In 1794, when William Jackson, envoy of the Committee of Public Safety to the United Irishmen in Dublin, was under arrest, Duckett was the bearer of 14,000 livres to the Irish capital from the Committee for his defence.

In Ireland, Duckett contributed to the Belfast paper of the United movement, the Northern Star, under the pen name "Junius Redivivus". These letters, according to his own account, made it prudent for him to quit Ireland, and in 1796 he was in Paris. Tone, who was also in Paris, regarded him as a spy, and complained that he forestalled him by submitting to the French government several memorandums on the state of Ireland, that he constantly crossed his path in the ministerial antechamber, tried to force his conversation on him, and by addressing him in English betrayed his incognito. When, moreover, Tone arrived with Hoche at Brest, Duckett was there, intending to accompany them, but was not allowed to embark. The historian Richard Hayes attributes Tone's suspicions to "a too impulsive activity on Duckett's part".

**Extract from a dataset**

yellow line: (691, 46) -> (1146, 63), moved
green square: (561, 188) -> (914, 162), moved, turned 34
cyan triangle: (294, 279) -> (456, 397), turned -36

In 1798 he was reported to Castlereagh as having been sent to Hamburg with money destined for a mutiny in the British fleet and for burning the dockyards. This, coupled with his outlawry by the Irish parliament, ought to have vouched for his sincerity, but he was suspected of betraying Tandy and Blackwell at Hamburg. The existence of traitors in the camp was so notorious that suspicion often fell on the innocent.

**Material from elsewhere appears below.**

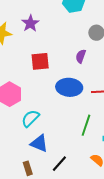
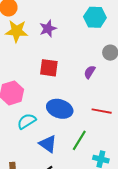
blue ellipse: (69, 87) -> (60, 109), moved
blue triangle: (39, 143) -> (48, 144), moved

He married a Danish woman associated with the Augustenburg family and returned to Paris around 1803 to become a professor at the collège Sainte-Barbe. Du Rozoir, a former pupil, wrote regarding his classical knowledge and memory, noting his use of comparisons with ancient works during lessons on Shakespeare and Milton.

Duckett seems to have shunned, or been shunned by, Irish exiles in Paris, yet Durozoir testifies to his anti-English feeling and to his admiration of the French Revolution.

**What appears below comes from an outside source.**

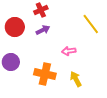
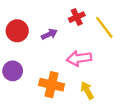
red cross: (41, 10) -> (77, 17), moved
pink arrow: (69, 51) -> (79, 58), size x1.5

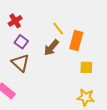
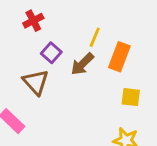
yellow line: (58, 29) -> (95, 37), turned 56
purple square: (21, 42) -> (51, 53), moved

In 1819, no longer apparently connected with Sainte-Barbe, he conducted English literature classes, as also girls' classes on the Lancasterian system. Between 1816 and 1821 he published odes on Princess Charlotte's death, Greek and South American independence, etc., productions evidently confined to a small circle in Paris. In 1828 he issued a Nouvelle Grammaire Anglaise.

He died in 1841 in Paris after a long illness, quoting his favourite Horace on his deathbed, and receiving extreme unction. He left two sons, Alexander, a physician, accessit at the Val-de-Grace examination, 1828, and William (1803–1873), a French journalist, translator of German works, and editor or compiler of the Dictionnaire de la Conversation, 52 vols., completed in 1843, to a large extent a translation of Brockhaus. This William had a son, William Alexander (1831–1863), who contributed to the new edition of the Dictionnaire, and published an illustrated work on French monuments, also a daughter, Mathilde (1842–1884?), who studied under Rosa Bonheur, exhibited at the Paris Salon, 1861–8, and taught drawing in Paris.

The Irish historian W. J. Fitzpatrick described Duckett as “an Irishman made skeptical by Voltaire, subtle by the ruses of survival in the Revolution, sharp by the daily duel of French intellects. A marginal from a marginal country that he loved, he was direct and overwhelming in action, but unable to stop.”